TASK PROMPT - Read the data, and whenever a line holds the word "unha", report that line.

===== THE DATA

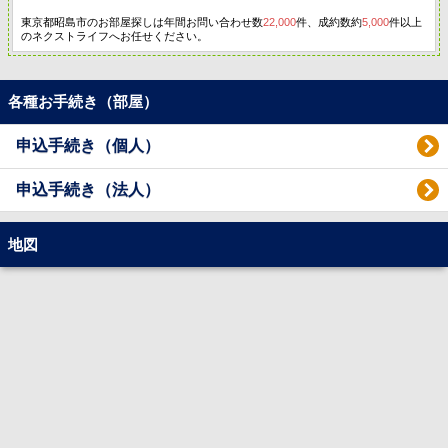
東京都昭島市のお部屋探しは年間お問い合わせ数
22,000
件、成約数約
5,000
件以上
のネクストライフへお任せください。
各種お手続き（部屋）
申込手続き（個人）
申込手続き（法人）
地図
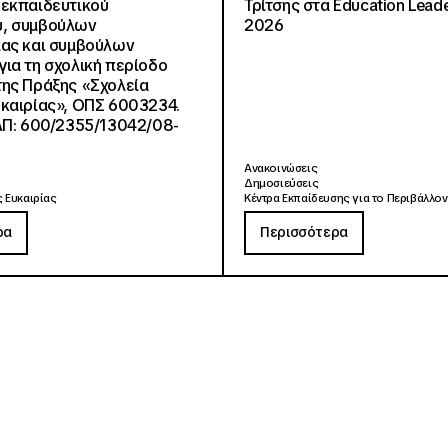
εκπαιδευτικού
Τρίτσης στα Education Lead
, συμβούλων
2026
ίας και συμβούλων
ια τη σχολική περίοδο
ης Πράξης «Σχολεία
καιρίας», ΟΠΣ 6003234.
ΑΠ: 600/2355/13042/08-
Ανακοινώσεις
Δημοσιεύσεις
 Ευκαιρίας
Κέντρα Εκπαίδευσης για το Περιβάλλον
ρα
Περισσότερα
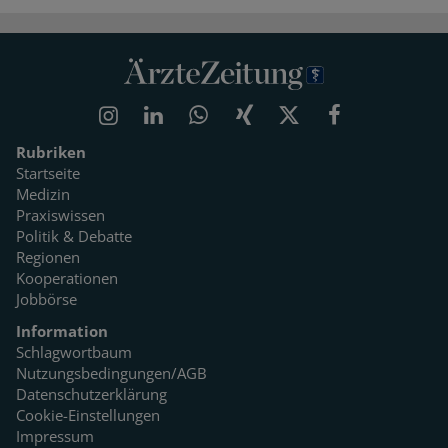
Rubriken
Startseite
Medizin
Praxiswissen
Politik & Debatte
Regionen
Kooperationen
Jobbörse
Information
Schlagwortbaum
Nutzungsbedingungen/AGB
Datenschutzerklärung
Cookie-Einstellungen
Impressum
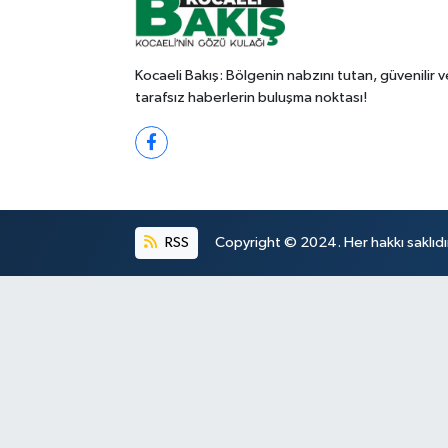
Kocaeli Bakış: Bölgenin nabzını tutan, güvenilir v
tarafsız haberlerin buluşma noktası!
RSS
Copyright © 2024. Her hakkı saklıdı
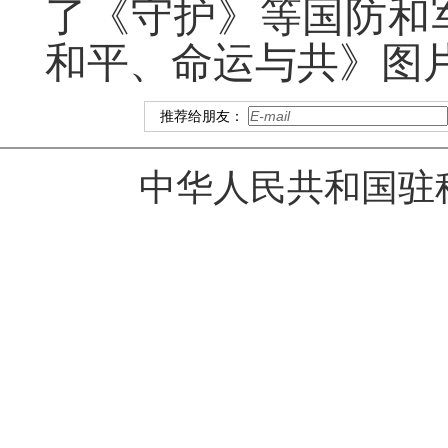
了《守护》等国防和
和
平、命运与共》图
推荐给朋友：
中华人民共和国驻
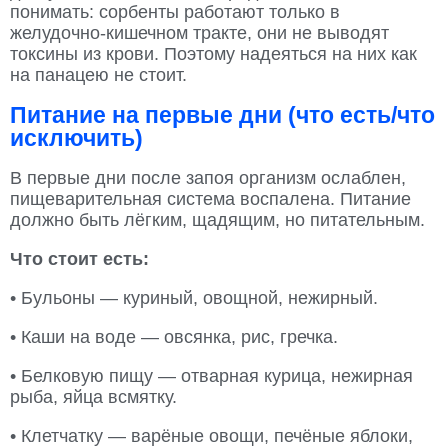
понимать: сорбенты работают только в
желудочно-кишечном тракте, они не выводят
токсины из крови. Поэтому надеяться на них как
на панацею не стоит.
Питание на первые дни (что есть/что
исключить)
В первые дни после запоя организм ослаблен,
пищеварительная система воспалена. Питание
должно быть лёгким, щадящим, но питательным.
Что стоит есть:
• Бульоны — куриный, овощной, нежирный.
• Каши на воде — овсянка, рис, гречка.
• Белковую пищу — отварная курица, нежирная
рыба, яйца всмятку.
• Клетчатку — варёные овощи, печёные яблоки,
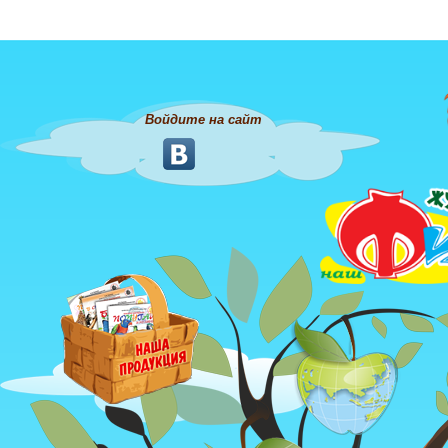
Войдите на сайт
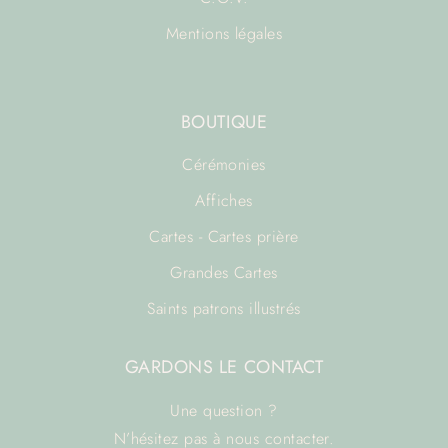
Mentions légales
BOUTIQUE
Cérémonies
Affiches
Cartes - Cartes prière
Grandes Cartes
Saints patrons illustrés
GARDONS LE CONTACT
Une question ?
N’hésitez pas à
nous contacter.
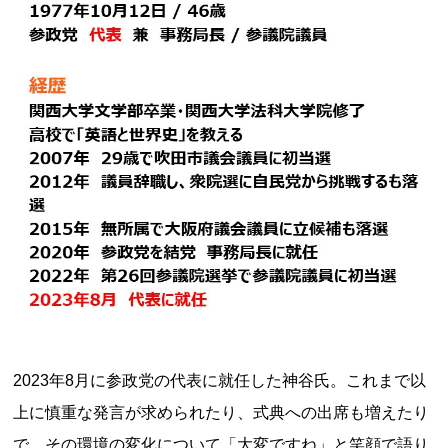
2023年8月に参政党の代表に就任した神谷氏。これまで以
上に慎重な発言が求められたり、式典への出席も増えたり
で、その環境の変化について「大変ですね」と笑顔で語り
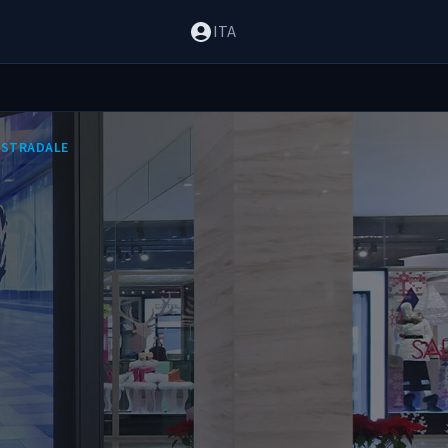
ITA
 STRADALE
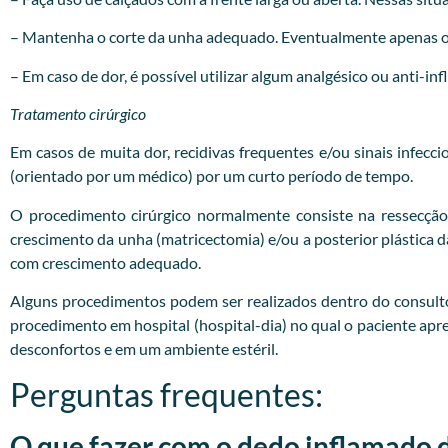
– Mantenha o corte da unha adequado. Eventualmente apenas o c
– Em caso de dor, é possível utilizar algum analgésico ou anti-in
Tratamento cirúrgico
Em casos de muita dor, recidivas frequentes e/ou sinais infecc
(orientado por um médico) por um curto período de tempo.
O procedimento cirúrgico normalmente consiste na ressecção
crescimento da unha (matricectomia) e/ou a posterior plástica
com crescimento adequado.
Alguns procedimentos podem ser realizados dentro do consultóri
procedimento em hospital (hospital-dia) no qual o paciente apr
desconfortos e em um ambiente estéril.
Perguntas frequentes:
O que fazer com o dedo inflamado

==========

TASK RESPONSE -
– Mantenha o corte da unha adequado. Eventualmente apenas o c
crescimento da unha (matricectomia) e/ou a posterior plástica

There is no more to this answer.